This year, Viterbo University came as close as it ever has to having a graduate become a cast member of Saturday Night Live.
All it took was a decade of hard work and dedication, driving from Milwaukee to Chicago and sleeping in his car overnight so he could get as many comedy classes in as he could; going through the pain of hundreds of auditions; giving countless performances including doing standup shows for five people at midnight on a Tuesday; being possessed by a determination to never stop improving or creating; and rising to the top of the heap at the most celebrated crucible of comedy in history, The Second City.
In August, the producers of Saturday Night Live brought Tim Metzler ’13 and about a dozen other people to New York City for three days of trial by fire. “It feels like The Hunger Games but nobody dies,” he said. “You go to 30 Rock, you spend the whole day, and they put you in a star’s dressing room, and they have you do your ‘tight five’ on the monologue stage. They’re trying to make you feel nervous.”

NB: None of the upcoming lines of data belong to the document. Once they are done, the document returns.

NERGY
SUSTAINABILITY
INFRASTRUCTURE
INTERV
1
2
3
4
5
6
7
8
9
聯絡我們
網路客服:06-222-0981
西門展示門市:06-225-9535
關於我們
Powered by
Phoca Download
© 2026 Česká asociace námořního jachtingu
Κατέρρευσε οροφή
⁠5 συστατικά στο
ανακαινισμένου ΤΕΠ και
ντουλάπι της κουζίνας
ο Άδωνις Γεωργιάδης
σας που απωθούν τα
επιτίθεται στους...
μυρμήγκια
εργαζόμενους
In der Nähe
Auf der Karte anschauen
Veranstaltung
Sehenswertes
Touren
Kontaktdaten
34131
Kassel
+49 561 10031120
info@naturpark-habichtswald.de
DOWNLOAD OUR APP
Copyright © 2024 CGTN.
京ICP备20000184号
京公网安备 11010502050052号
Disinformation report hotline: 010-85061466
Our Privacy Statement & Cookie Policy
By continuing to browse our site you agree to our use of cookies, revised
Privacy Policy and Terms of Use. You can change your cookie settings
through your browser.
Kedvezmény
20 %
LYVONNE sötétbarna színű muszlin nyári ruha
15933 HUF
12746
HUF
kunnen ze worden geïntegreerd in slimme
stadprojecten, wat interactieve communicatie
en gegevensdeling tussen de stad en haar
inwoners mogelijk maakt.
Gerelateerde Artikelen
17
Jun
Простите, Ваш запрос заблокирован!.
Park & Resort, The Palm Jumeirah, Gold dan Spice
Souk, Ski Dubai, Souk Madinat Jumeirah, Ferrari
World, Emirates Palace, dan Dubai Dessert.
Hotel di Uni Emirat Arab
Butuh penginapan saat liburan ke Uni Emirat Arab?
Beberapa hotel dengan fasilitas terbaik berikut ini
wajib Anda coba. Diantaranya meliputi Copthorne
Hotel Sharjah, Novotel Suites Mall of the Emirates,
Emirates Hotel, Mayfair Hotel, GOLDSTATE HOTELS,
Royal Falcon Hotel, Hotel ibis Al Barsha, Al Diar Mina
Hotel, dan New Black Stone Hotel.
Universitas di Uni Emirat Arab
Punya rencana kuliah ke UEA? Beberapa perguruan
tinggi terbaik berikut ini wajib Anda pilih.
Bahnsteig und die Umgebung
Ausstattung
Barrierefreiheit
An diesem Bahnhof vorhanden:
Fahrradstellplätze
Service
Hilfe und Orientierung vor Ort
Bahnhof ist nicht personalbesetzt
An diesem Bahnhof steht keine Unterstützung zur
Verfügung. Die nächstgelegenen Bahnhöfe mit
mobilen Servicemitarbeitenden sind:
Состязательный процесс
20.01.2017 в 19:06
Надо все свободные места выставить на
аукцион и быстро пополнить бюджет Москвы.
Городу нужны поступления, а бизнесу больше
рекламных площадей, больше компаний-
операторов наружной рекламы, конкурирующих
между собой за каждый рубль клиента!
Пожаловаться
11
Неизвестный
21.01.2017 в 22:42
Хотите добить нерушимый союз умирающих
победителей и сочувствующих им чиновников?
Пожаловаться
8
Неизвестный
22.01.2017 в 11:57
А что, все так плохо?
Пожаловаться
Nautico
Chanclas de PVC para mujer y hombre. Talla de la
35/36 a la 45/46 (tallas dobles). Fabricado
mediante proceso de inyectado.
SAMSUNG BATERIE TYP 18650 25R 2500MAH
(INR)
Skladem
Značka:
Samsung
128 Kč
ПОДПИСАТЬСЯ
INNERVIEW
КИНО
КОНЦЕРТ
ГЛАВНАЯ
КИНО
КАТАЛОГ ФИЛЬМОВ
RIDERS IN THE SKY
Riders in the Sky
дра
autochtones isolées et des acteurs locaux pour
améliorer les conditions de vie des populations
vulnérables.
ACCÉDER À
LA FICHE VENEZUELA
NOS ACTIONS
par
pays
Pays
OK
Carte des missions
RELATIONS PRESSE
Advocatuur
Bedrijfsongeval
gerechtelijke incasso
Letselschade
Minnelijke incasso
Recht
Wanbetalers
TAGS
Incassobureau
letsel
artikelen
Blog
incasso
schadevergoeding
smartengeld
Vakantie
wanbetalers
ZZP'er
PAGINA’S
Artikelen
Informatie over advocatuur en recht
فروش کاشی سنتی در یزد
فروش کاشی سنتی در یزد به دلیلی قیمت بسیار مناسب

Of course, that makes sense. Cast members need to be cool under pressure if they’re going to survive on Saturday Night Live.
The day Metzler gave his first-round performance, the producers kept moving the venue and starting time for the showcase to keep the performers off balance and turn up the stress.
Metzler’s “tight five” (a five-minute collection of his best short character bits designed to show versatility) featured a song “I Don’t Wanna Do That,” a writer giving a tutorial on writing Father’s Day cards who can’t remember anything good about his dad, an impression of U.S. Sen. Ted Cruz trying to appeal to female voters, and a mind reader who tries way too hard.
“There’s almost nothing funnier than watching somebody do something way too hard,” Metzler said.
By now, Metzler has a very good handle on what’s funny. His comedy training started at the family dinner table in Onalaska. He was the middle child of three sons, and there was always a lot of laughter around the table, much of it inspired by his psychiatrist father.
“He could have been a comedian,” said Metzler, who belies the stereotype of comedians having had unhappy childhoods. “I had so much joy in my life growing up in Onalaska.”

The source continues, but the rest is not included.